Wagner graph
The Wagner graph
Named after	Klaus Wagner
Vertices	8
Edges	12
Radius	2
Diameter	2
Girth	4
Automorphisms	16 (D8)
Chromatic number	3
Chromatic index	3
Genus	1
Spectrum	${\displaystyle {\begin{pmatrix}3&1&{\sqrt {2}}-1&-1&-{\sqrt {2}}-1\\1&2&2&1&2\end{pmatrix}}}$
Properties	Cubic Hamiltonian Triangle-free Vertex-transitive Toroidal Apex
Notation	M8
Table of graphs and parameters

In the mathematical field of graph theory, the Wagner graph is a 3-regular graph with 8 vertices and 12 edges.^[1] It is the 8-vertex Möbius ladder graph.

Properties

As a Möbius ladder, the Wagner graph is nonplanar but has crossing number one, making it an apex graph. It can be embedded without crossings on a torus or projective plane, so it is also a toroidal graph. It has girth 4, diameter 2, radius 2, chromatic number 3, chromatic index 3 and is both 3-vertex-connected and 3-edge-connected.

The Wagner graph has 392 spanning trees; it and the complete bipartite graph K_3,3 have the most spanning trees among all cubic graphs with the same number of vertices.^[2]

The Wagner graph is a vertex-transitive graph but is not edge-transitive.
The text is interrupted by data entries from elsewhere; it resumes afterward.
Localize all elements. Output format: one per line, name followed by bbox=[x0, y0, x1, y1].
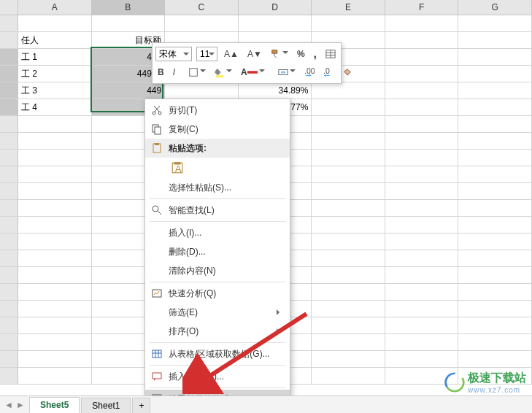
cell[interactable] bbox=[18, 301, 92, 317]
italic-icon[interactable]: I bbox=[171, 64, 177, 80]
cell[interactable] bbox=[312, 82, 385, 99]
cell[interactable] bbox=[458, 15, 532, 31]
row-header[interactable] bbox=[0, 116, 18, 132]
decimal-dec-icon[interactable]: .0 bbox=[321, 64, 336, 80]
cell[interactable]: 任人 bbox=[18, 32, 92, 48]
cell[interactable] bbox=[18, 233, 92, 250]
tab-nav[interactable]: ◄► bbox=[4, 400, 25, 410]
row-header[interactable] bbox=[0, 233, 18, 250]
row-header[interactable] bbox=[0, 99, 18, 115]
menu-insert-comment[interactable]: 插入批注(M)... bbox=[145, 367, 290, 386]
cell[interactable] bbox=[18, 351, 92, 367]
menu-smart-lookup[interactable]: 智能查找(L) bbox=[145, 201, 290, 220]
cell[interactable] bbox=[18, 15, 92, 31]
cell[interactable] bbox=[385, 150, 459, 166]
sheet-tab[interactable]: Sheet1 bbox=[81, 398, 131, 413]
cell[interactable] bbox=[312, 200, 385, 216]
cell[interactable] bbox=[18, 183, 92, 199]
row-header[interactable] bbox=[0, 200, 18, 216]
cell[interactable] bbox=[458, 32, 532, 48]
row-header[interactable] bbox=[0, 334, 18, 350]
cell[interactable] bbox=[458, 150, 532, 166]
font-color-icon[interactable]: A bbox=[239, 64, 267, 80]
fill-color-icon[interactable] bbox=[212, 64, 234, 80]
cell[interactable] bbox=[312, 317, 385, 333]
merge-icon[interactable] bbox=[276, 64, 298, 80]
cell[interactable] bbox=[458, 200, 532, 216]
new-sheet-button[interactable]: + bbox=[132, 398, 150, 413]
cell[interactable] bbox=[312, 233, 385, 250]
row-header[interactable] bbox=[0, 166, 18, 182]
cell[interactable] bbox=[458, 82, 532, 99]
cell[interactable] bbox=[385, 233, 459, 250]
font-size-select[interactable]: 11 bbox=[196, 47, 217, 61]
cell[interactable] bbox=[458, 166, 532, 182]
cell[interactable] bbox=[458, 334, 532, 350]
table-format-icon[interactable] bbox=[323, 46, 338, 62]
cell[interactable] bbox=[458, 267, 532, 283]
cell[interactable] bbox=[385, 32, 459, 48]
cell[interactable] bbox=[385, 116, 459, 132]
cell[interactable] bbox=[18, 317, 92, 333]
border-icon[interactable] bbox=[186, 64, 208, 80]
cell[interactable] bbox=[18, 166, 92, 182]
cell[interactable] bbox=[385, 250, 459, 266]
cell[interactable] bbox=[312, 166, 385, 182]
cell[interactable] bbox=[18, 250, 92, 266]
cell[interactable] bbox=[385, 166, 459, 182]
cell[interactable] bbox=[385, 351, 459, 367]
row-header[interactable] bbox=[0, 267, 18, 283]
cell[interactable] bbox=[385, 99, 459, 115]
cell[interactable]: 工 4 bbox=[18, 99, 92, 115]
cell[interactable] bbox=[18, 334, 92, 350]
cell[interactable] bbox=[92, 15, 166, 31]
cell[interactable] bbox=[18, 150, 92, 166]
cell[interactable] bbox=[458, 66, 532, 82]
cell[interactable] bbox=[312, 217, 385, 233]
col-C[interactable]: C bbox=[165, 0, 239, 15]
cell[interactable] bbox=[312, 116, 385, 132]
cell[interactable] bbox=[385, 183, 459, 199]
decimal-icon[interactable]: .00 bbox=[302, 64, 317, 80]
menu-quick-analysis[interactable]: 快速分析(Q) bbox=[145, 284, 290, 303]
cell[interactable] bbox=[458, 301, 532, 317]
col-F[interactable]: F bbox=[385, 0, 459, 15]
cell[interactable] bbox=[385, 284, 459, 300]
cell[interactable]: 工 1 bbox=[18, 49, 92, 65]
percent-icon[interactable]: % bbox=[295, 46, 307, 62]
cell[interactable] bbox=[312, 284, 385, 300]
cell[interactable] bbox=[312, 99, 385, 115]
cell[interactable] bbox=[385, 66, 459, 82]
cell[interactable] bbox=[18, 267, 92, 283]
cell[interactable] bbox=[18, 217, 92, 233]
bold-icon[interactable]: B bbox=[155, 64, 166, 80]
col-D[interactable]: D bbox=[239, 0, 312, 15]
cell[interactable]: 34.89% bbox=[239, 82, 312, 99]
cell[interactable] bbox=[18, 133, 92, 149]
cell[interactable] bbox=[385, 267, 459, 283]
row-header[interactable] bbox=[0, 15, 18, 31]
sheet-tab-active[interactable]: Sheet5 bbox=[29, 397, 80, 413]
cell[interactable] bbox=[458, 217, 532, 233]
cell[interactable]: 工 2 bbox=[18, 66, 92, 82]
row-header[interactable] bbox=[0, 133, 18, 149]
cell[interactable] bbox=[312, 301, 385, 317]
cell[interactable] bbox=[458, 99, 532, 115]
cell[interactable] bbox=[312, 183, 385, 199]
cell[interactable] bbox=[312, 15, 385, 31]
row-header[interactable] bbox=[0, 368, 18, 384]
menu-delete[interactable]: 删除(D)... bbox=[145, 242, 290, 261]
cell[interactable] bbox=[385, 217, 459, 233]
cell[interactable] bbox=[385, 317, 459, 333]
row-header[interactable] bbox=[0, 317, 18, 333]
cell[interactable] bbox=[385, 15, 459, 31]
cell[interactable] bbox=[385, 133, 459, 149]
menu-from-table[interactable]: 从表格/区域获取数据(G)... bbox=[145, 344, 290, 363]
cell[interactable] bbox=[312, 334, 385, 350]
cell[interactable] bbox=[18, 368, 92, 384]
menu-copy[interactable]: 复制(C) bbox=[145, 120, 290, 139]
cell[interactable] bbox=[165, 15, 239, 31]
col-G[interactable]: G bbox=[458, 0, 532, 15]
cell[interactable] bbox=[239, 15, 312, 31]
cell[interactable] bbox=[458, 133, 532, 149]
Its full automorphism group is isomorphic to the dihedral group D₈ of order 16, the group of symmetries of an octagon, including both rotations and reflections.

The characteristic polynomial of the Wagner graph is

${\displaystyle (x-3)(x-1)^{2}(x+1)(x^{2}+2x-1)^{2}.}$

It is the only graph with this characteristic polynomial, making it a graph determined by its spectrum.

The Wagner graph is triangle-free and has independence number three, providing one half of the proof that the Ramsey number R(3,4) (the least number n such that any n-vertex graph contains either a triangle or a four-vertex independent set) is 9.^[3]

Graph minors

Möbius ladders play an important role in the theory of graph minors. The earliest result of this type is a 1937 theorem of Klaus Wagner (part of a cluster of results known as Wagner's theorem) that graphs with no K₅ minor can be formed by using clique-sum operations to combine planar graphs and the Möbius ladder M₈.^[4] For this reason M₈ is called the Wagner graph.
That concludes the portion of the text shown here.